It all started on July 6 in East Cobb, Ga., north of Atlanta. Grosser’s travel team had been eliminated from an event there, so in the early afternoon he started out for Salem to play in the Commonwealth Games, an annual Virginia all-star tournament.
About 10 minutes into the trip, the car in which he was riding, driven by another player’s father, suffered a flat tire. There was no spare.
“We were like, yeah, we’re probably not even going to make the game,” Grosser recalled.
But along came a knight in a gold 2005 Chevy Avalanche. Brian Bailey, whose son Chase Bailey is a Robinson player who had stayed behind in East Cobb for another tournament, passed the breakdown, saw the baseball duffel bags at roadside and recognized the driver. He picked up Grosser and Oakton’s Mitch Carroll, another stranded Commonwealth Games player, and headed north.
Grosser arrived in the middle innings. Five minutes after being issued a jersey and cap, he was warming up at the directive of Potomac Coach Mike Covington.
Grosser, a wiry 6 feet 4 inches and 195 pounds, entered the 1-1 game in the sixth for the North team, hurled six sparkling innings and tickled as high as 94 mph on one scout’s radar gun and 95 mph on another. His slider was breaking in units of feet. Murmurs rippled through the stadium.

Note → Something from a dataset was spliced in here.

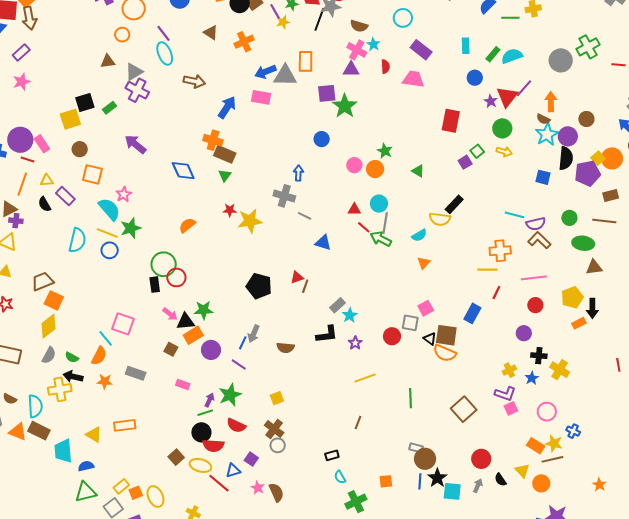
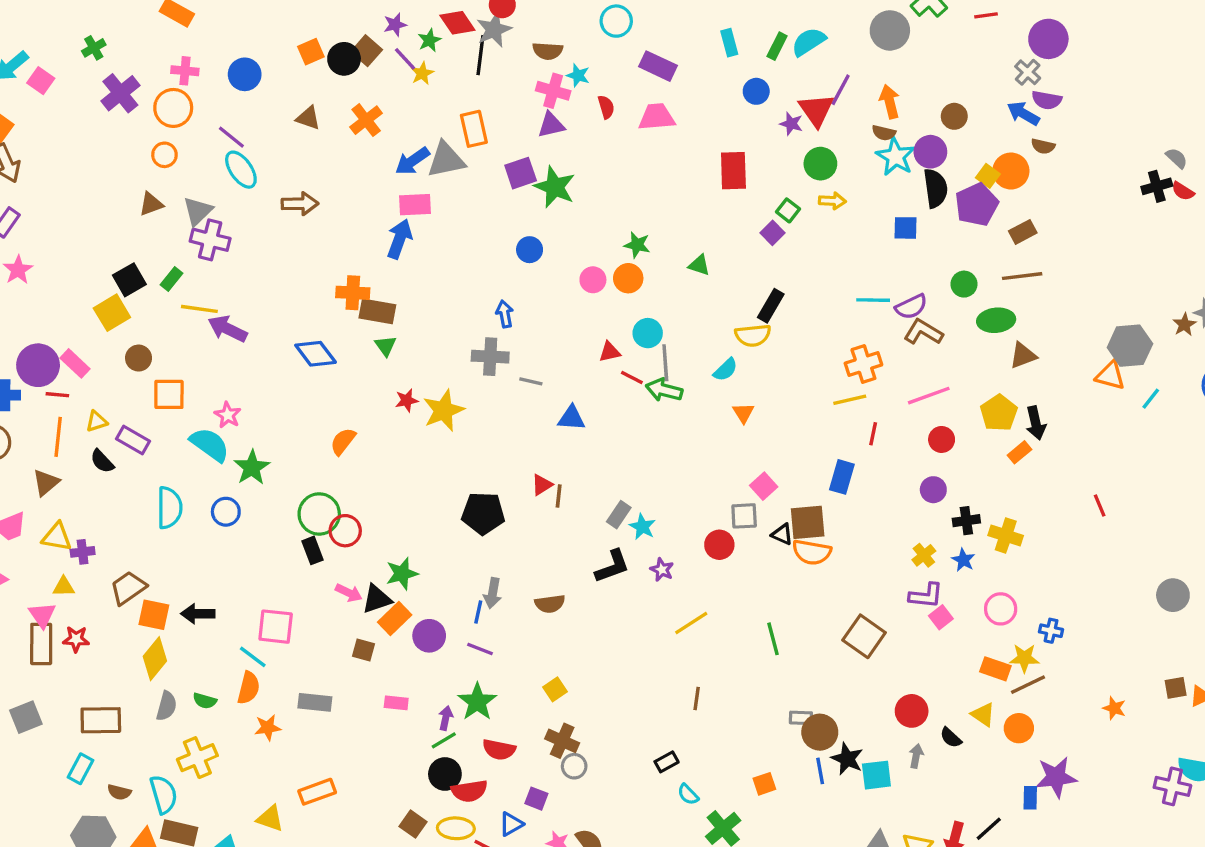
blue arrow: (227, 107) -> (399, 239), moved
purple cross: (16, 221) -> (83, 552), moved
yellow line: (107, 233) -> (199, 309), moved
black arrow: (73, 377) -> (198, 614), moved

“I kind of felt the buzz, definitely,” Grosser said.
Scouts thrust questionnaires toward him as he exited the stadium, routine paperwork that Grosser did not even know existed. Now he has a Boston-based sports attorney advising him, and some evaluators say that Grosser could be selected in the top five rounds in the Major League Baseball first-year player draft, set for June 6-8.
“One scout said to me, ‘Jesus, I could get fired over this,’ ” Covington said. “ ‘This guy is right here in my back yard and I haven’t even heard of him.’ ”
There were many reasons for that. For one, Grosser plays on a high school team whose best seasons in the past dozen years have been a game over .500. He quarterbacks the Titans’ football team, so when he would pitch during the fall, he was not particularly sharp. He had not thrown all that well early last spring while he was recovering from knee surgery; he was named a second-team all-Patriot District third baseman and not honored as a pitcher. And because he already had committed to George Mason, his summer league coaches were more interested in showcasing pitchers still looking for college deals, said Grosser’s father, Saul.